- WHAT THIS TASK INVOLVES
Lines with the word "possibly" in them must be copied from the records below.

((

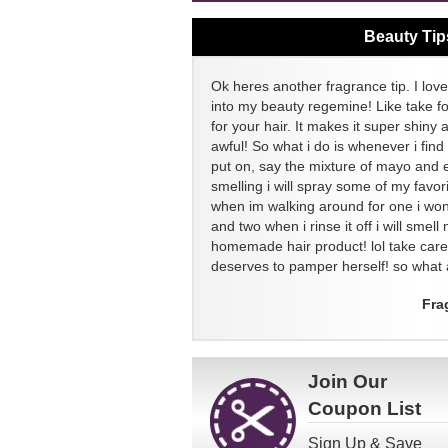
Beauty Tip
Ok heres another fragrance tip. I love
into my beauty regemine! Like take f
for your hair. It makes it super shiny 
awful! So what i do is whenever i find
put on, say the mixture of mayo and 
smelling i will spray some of my favor
when im walking around for one i won
and two when i rinse it off i will sme
homemade hair product! lol take ca
deserves to pamper herself! so what a
Fra
Join Our
Coupon List
Sign Up & Save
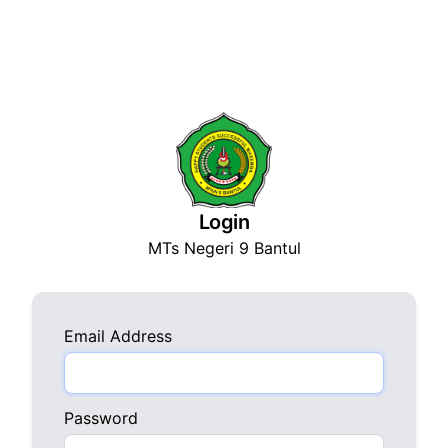
Login
MTs Negeri 9 Bantul
Email Address
Password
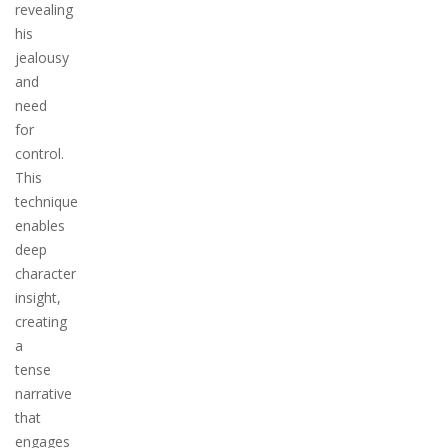
revealing
his
jealousy
and
need
for
control.
This
technique
enables
deep
character
insight,
creating
a
tense
narrative
that
engages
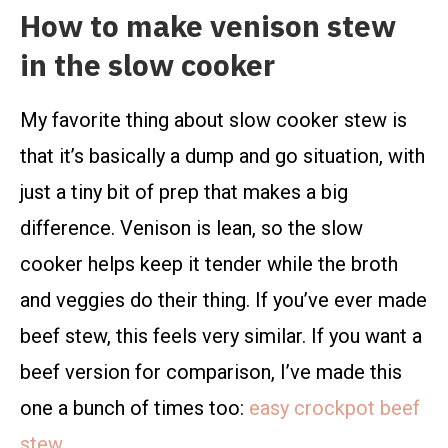
How to make venison stew
in the slow cooker
My favorite thing about slow cooker stew is
that it’s basically a dump and go situation, with
just a tiny bit of prep that makes a big
difference. Venison is lean, so the slow
cooker helps keep it tender while the broth
and veggies do their thing. If you’ve ever made
beef stew, this feels very similar. If you want a
beef version for comparison, I’ve made this
one a bunch of times too:
easy crockpot beef
stew
.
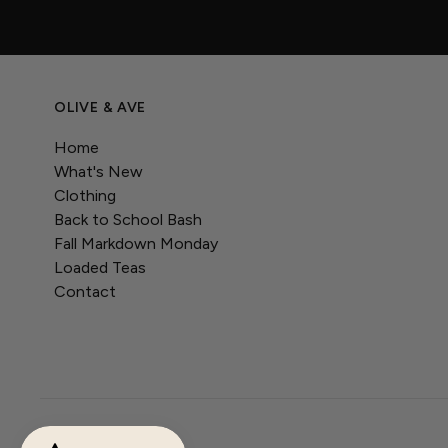
OLIVE & AVE
Home
What's New
Clothing
Back to School Bash
Fall Markdown Monday
Loaded Teas
Contact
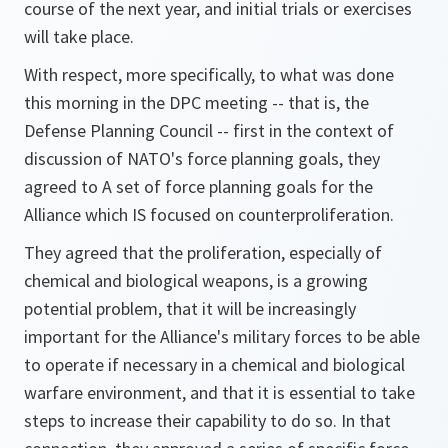
course of the next year, and initial trials or exercises
will take place.
With respect, more specifically, to what was done
this morning in the DPC meeting -- that is, the
Defense Planning Council -- first in the context of
discussion of NATO's force planning goals, they
agreed to A set of force planning goals for the
Alliance which IS focused on counterproliferation.
They agreed that the proliferation, especially of
chemical and biological weapons, is a growing
potential problem, that it will be increasingly
important for the Alliance's military forces to be able
to operate if necessary in a chemical and biological
warfare environment, and that it is essential to take
steps to increase their capability to do so. In that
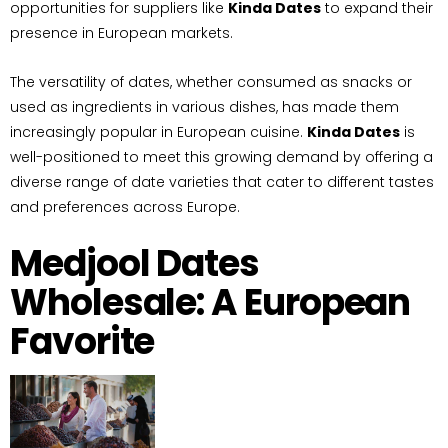
opportunities for suppliers like
Kinda Dates
to expand their
presence in European markets.
The versatility of dates, whether consumed as snacks or
used as ingredients in various dishes, has made them
increasingly popular in European cuisine.
Kinda Dates
is
well-positioned to meet this growing demand by offering a
diverse range of date varieties that cater to different tastes
and preferences across Europe.
Medjool Dates
Wholesale: A European
Favorite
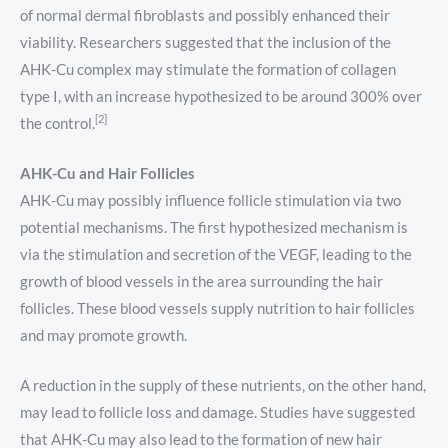
of normal dermal fibroblasts and possibly enhanced their
viability. Researchers suggested that the inclusion of the
AHK-Cu complex may stimulate the formation of collagen
type I, with an increase hypothesized to be around 300% over
[2]
the control.
AHK-Cu and Hair Follicles
AHK-Cu may possibly influence follicle stimulation via two
potential mechanisms. The first hypothesized mechanism is
via the stimulation and secretion of the VEGF, leading to the
growth of blood vessels in the area surrounding the hair
follicles. These blood vessels supply nutrition to hair follicles
and may promote growth.
A reduction in the supply of these nutrients, on the other hand,
may lead to follicle loss and damage. Studies have suggested
that AHK-Cu may also lead to the formation of new hair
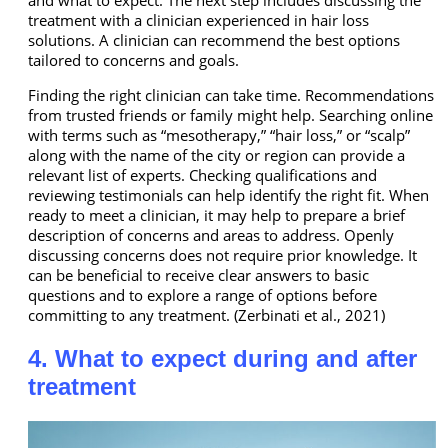
and what to expect. The next step includes discussing the
treatment with a clinician experienced in hair loss
solutions. A clinician can recommend the best options
tailored to concerns and goals.
Finding the right clinician can take time. Recommendations
from trusted friends or family might help. Searching online
with terms such as “mesotherapy,” “hair loss,” or “scalp”
along with the name of the city or region can provide a
relevant list of experts. Checking qualifications and
reviewing testimonials can help identify the right fit. When
ready to meet a clinician, it may help to prepare a brief
description of concerns and areas to address. Openly
discussing concerns does not require prior knowledge. It
can be beneficial to receive clear answers to basic
questions and to explore a range of options before
committing to any treatment. (Zerbinati et al., 2021)
4. What to expect during and after
treatment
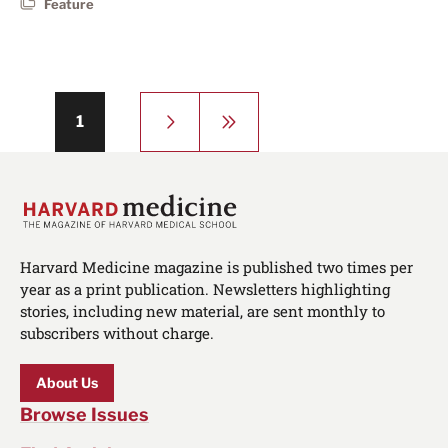
Feature
Pagination
Next
Last
Page
1
page
page
Harvard Medicine magazine is published two times per
year as a print publication. Newsletters highlighting
stories, including new material, are sent monthly to
subscribers without charge.
About Us
Browse Issues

))

- RESPONSE FOR THIS EXERCISE
of normal dermal fibroblasts and possibly enhanced their
AHK-Cu may possibly influence follicle stimulation via two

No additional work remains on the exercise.